Originally Posted by Don Cragun
Just using standard sed features and avoiding cases where systems allowing EREs or BREs make a difference, both of the following seem to also do what you want:
sed -e '/^........0[1357]/d' -e '/^........1[01]/d' a.txt
and:
sed '/^........0[1357]/d;/^........1[01]/d' a.txt
But, I have no experience with openVMS, so I can't say whether or not either of these will work there.
awesome this one worked

------ Post updated at 10:08 AM ------

how does this command works though .. I understand each parts but how the output of one gets piped to the other?
sed -e '/^........0[1357]/d' -e '/^........1[01]/d' a.txt

There is a single sed command invocation here containing two editing commands. No piping is involved.
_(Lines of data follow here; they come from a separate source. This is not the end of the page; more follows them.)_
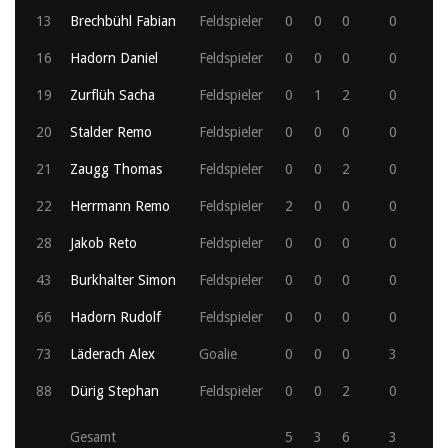
13
Brechbühl Fabian
Feldspieler
0
0
0
0
16
Hadorn Daniel
Feldspieler
0
0
0
0
19
Zurflüh Sacha
Feldspieler
0
1
2
0
20
Stalder Remo
Feldspieler
0
0
0
0
21
Zaugg Thomas
Feldspieler
0
0
2
0
22
Herrmann Remo
Feldspieler
2
0
0
0
28
Jakob Reto
Feldspieler
0
0
0
0
43
Burkhalter Simon
Feldspieler
0
0
0
0
66
Hadorn Rudolf
Feldspieler
0
0
0
0
73
Läderach Alex
Goalie
0
0
0
3
88
Dürig Stephan
Feldspieler
0
0
2
0
Gesamt
5
3
6
3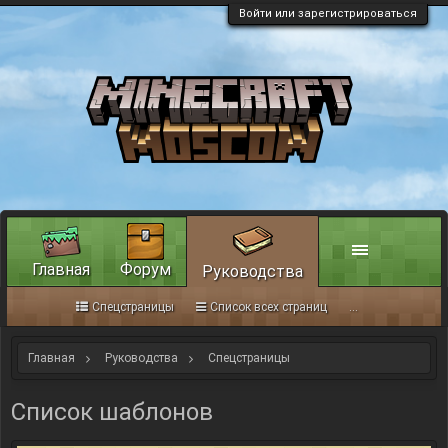
Войти или зарегистрироваться
Главная
Форум
Руководства
Спецстраницы
Список всех страниц
...
Главная
Руководства
Спецстраницы
Список шаблонов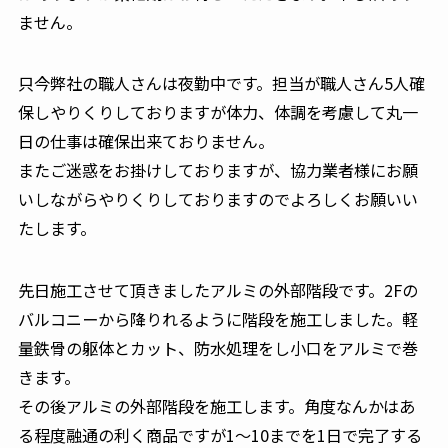
ません。
只今弊社の職人さんは夜勤中です。担当が職人さん5人確
保しやりくりしておりますが体力、体調を考慮して丸一
日の仕事は確保出来ておりません。
またご迷惑をお掛けしておりますが、協力業者様にお願
いしながらやりくりしておりますのでよろしくお願いい
たします。
先日施工させて頂きましたアルミの外部階段です。2Fの
バルコニーから降りれるように階段を施工しました。軽
量鉄骨の躯体とカット、防水処理をし小口をアルミで巻
きます。
その後アルミの外部階段を施工します。角度なんかはあ
る程度融通の利く商品ですが1～10までを1日で完了する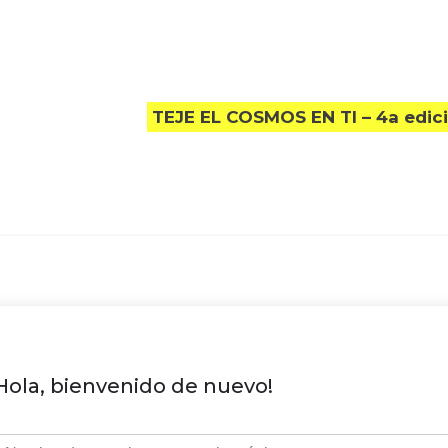
TEJE EL COSMOS EN TI – 4a edic
Hola, bienvenido de nuevo!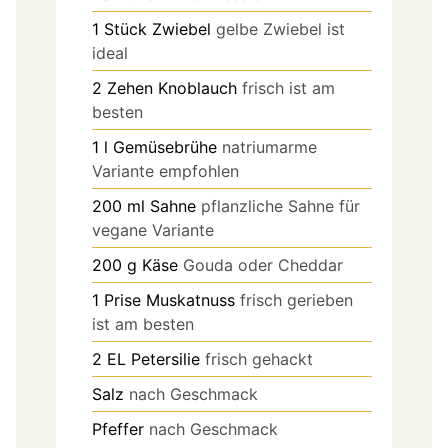
1
Stück
Zwiebel
gelbe Zwiebel ist
ideal
2
Zehen
Knoblauch
frisch ist am
besten
1
l
Gemüsebrühe
natriumarme
Variante empfohlen
200
ml
Sahne
pflanzliche Sahne für
vegane Variante
200
g
Käse
Gouda oder Cheddar
1
Prise
Muskatnuss
frisch gerieben
ist am besten
2
EL
Petersilie
frisch gehackt
Salz
nach Geschmack
Pfeffer
nach Geschmack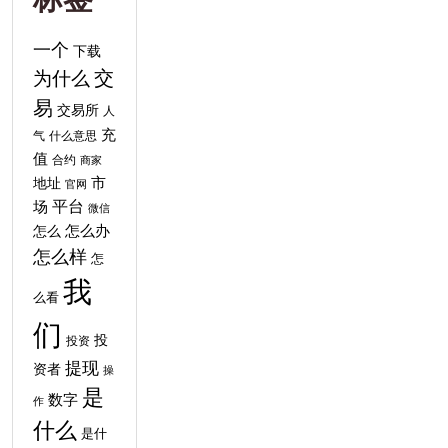
一个
下载
交
为什么
易
交易所
人
充
气
什么意思
值
合约
商家
地址
市
官网
平台
场
微信
怎么
怎么办
怎么样
怎
我
么看
们
投
投资
提现
资者
操
是
数字
作
什么
是什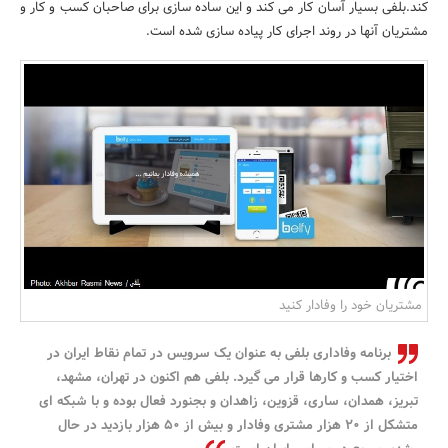
کند.بلفی بسیار آسان کار می کند و این ساده سازی برای صاحبان کسب و کار و
بانک، بیمه و سرمایه
مشتریان آنها در روند اجرای کار پیاده سازی شده است.
مسکن و ساختمان
مشتریان خود را وفادار کنید
برنامه وفاداری بلفی به عنوان یک سرویس در تمام نقاط ایران در
اختیار کسب و کارها قرار می گیرد. بلفی هم اکنون در تهران، مشهد،
تبریز، همدان، ساری، قزوین، زاهدان و بجنورد فعال بوده و با شبکه ای
متشکل از 20 هزار مشتری وفادار و بیش از 50 هزار بازدید در حال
The first editing command deletes every line that contains 01 , 03 , 05 m or 07 as the 9th and 10th characters on a line. If that command didn't delete the line, the 2nd editing commands deletes every line that contains 10 or 11 as the 9th and 10th characters on a line. If neither of those editing commands deleted the input line, the default sed action is to copy the input line to standard output.

When there are two editing commands to be performed by one invocation of sed , each of those editing commands can be introduced as separate -e option arguments (as shown in the first sed command above).

Many sed commands (including the delete command) can be entered as a single -e option argument by separating them with a semicolon. And, if only one editing command argument is needed, including the actual -e option is optional (as shown in the second sed command above).